Your answer should be the lines below from the one with "В Комсомольском саду Волгограда сегодня" to the one with "ketinin bireysel emeklilik fonlarının 24 Ocak", both included, given again exactly and with nothing added.

[Dataset excerpts]

........

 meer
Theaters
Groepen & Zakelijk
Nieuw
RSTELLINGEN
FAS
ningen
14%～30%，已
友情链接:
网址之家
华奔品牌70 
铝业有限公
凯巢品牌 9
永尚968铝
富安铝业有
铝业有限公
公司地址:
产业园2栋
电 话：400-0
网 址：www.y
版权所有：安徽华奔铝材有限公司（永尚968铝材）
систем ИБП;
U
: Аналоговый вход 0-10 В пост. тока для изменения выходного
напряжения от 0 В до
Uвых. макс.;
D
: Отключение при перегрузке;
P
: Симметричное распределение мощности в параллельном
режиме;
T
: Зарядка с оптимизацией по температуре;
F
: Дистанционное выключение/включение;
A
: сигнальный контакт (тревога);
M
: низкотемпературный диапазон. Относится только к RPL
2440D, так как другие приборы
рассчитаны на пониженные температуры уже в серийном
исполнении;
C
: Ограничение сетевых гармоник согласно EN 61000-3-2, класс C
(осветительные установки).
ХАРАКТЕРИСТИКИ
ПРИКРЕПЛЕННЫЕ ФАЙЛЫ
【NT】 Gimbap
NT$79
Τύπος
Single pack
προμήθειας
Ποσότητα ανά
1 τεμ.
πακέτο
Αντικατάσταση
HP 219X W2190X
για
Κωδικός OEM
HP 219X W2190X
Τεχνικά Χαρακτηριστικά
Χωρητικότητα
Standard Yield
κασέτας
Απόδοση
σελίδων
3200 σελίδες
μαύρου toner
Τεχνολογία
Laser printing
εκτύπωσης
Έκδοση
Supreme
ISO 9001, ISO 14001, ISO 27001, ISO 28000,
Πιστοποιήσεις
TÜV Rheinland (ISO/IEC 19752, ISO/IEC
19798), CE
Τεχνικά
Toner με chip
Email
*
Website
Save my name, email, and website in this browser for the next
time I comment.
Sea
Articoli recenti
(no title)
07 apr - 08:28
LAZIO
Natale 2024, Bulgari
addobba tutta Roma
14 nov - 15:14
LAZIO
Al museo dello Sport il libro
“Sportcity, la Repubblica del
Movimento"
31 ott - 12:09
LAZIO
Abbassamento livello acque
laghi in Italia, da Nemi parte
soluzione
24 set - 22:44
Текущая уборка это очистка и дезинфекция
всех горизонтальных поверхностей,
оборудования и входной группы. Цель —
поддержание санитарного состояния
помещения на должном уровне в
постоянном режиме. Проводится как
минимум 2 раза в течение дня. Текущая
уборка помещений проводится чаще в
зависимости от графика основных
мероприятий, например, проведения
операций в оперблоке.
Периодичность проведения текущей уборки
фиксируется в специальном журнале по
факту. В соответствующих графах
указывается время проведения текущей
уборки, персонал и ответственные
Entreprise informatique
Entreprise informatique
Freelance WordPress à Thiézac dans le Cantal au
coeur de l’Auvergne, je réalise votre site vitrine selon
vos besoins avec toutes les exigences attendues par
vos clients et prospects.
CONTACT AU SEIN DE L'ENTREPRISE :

........

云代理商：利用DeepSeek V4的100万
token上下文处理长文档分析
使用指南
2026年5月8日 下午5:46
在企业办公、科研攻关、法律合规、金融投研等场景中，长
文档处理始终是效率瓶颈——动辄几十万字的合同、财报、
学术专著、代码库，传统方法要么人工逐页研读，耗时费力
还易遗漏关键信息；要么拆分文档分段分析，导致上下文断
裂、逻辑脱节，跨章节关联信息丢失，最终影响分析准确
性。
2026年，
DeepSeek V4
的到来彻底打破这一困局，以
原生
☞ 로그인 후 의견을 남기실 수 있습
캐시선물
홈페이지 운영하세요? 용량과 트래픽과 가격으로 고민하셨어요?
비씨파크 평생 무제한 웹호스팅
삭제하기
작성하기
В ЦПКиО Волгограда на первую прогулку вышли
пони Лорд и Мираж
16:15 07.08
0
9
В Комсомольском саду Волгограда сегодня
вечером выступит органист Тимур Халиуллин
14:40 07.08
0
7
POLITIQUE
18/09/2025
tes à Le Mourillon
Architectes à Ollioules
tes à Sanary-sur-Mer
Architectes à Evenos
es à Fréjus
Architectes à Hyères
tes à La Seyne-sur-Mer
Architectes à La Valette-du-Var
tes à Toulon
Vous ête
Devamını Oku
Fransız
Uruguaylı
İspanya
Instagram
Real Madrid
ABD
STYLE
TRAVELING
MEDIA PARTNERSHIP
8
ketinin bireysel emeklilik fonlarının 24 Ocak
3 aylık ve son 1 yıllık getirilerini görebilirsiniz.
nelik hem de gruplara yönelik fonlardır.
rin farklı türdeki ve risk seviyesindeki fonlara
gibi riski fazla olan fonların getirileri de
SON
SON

........

--- RESULT BELOW ---
В Комсомольском саду Волгограда сегодня
вечером выступит органист Тимур Халиуллин
14:40 07.08
0
7
POLITIQUE
18/09/2025
tes à Le Mourillon
Architectes à Ollioules
tes à Sanary-sur-Mer
Architectes à Evenos
es à Fréjus
Architectes à Hyères
tes à La Seyne-sur-Mer
Architectes à La Valette-du-Var
tes à Toulon
Vous ête
Devamını Oku
Fransız
Uruguaylı
İspanya
Instagram
Real Madrid
ABD
STYLE
TRAVELING
MEDIA PARTNERSHIP
8
ketinin bireysel emeklilik fonlarının 24 Ocak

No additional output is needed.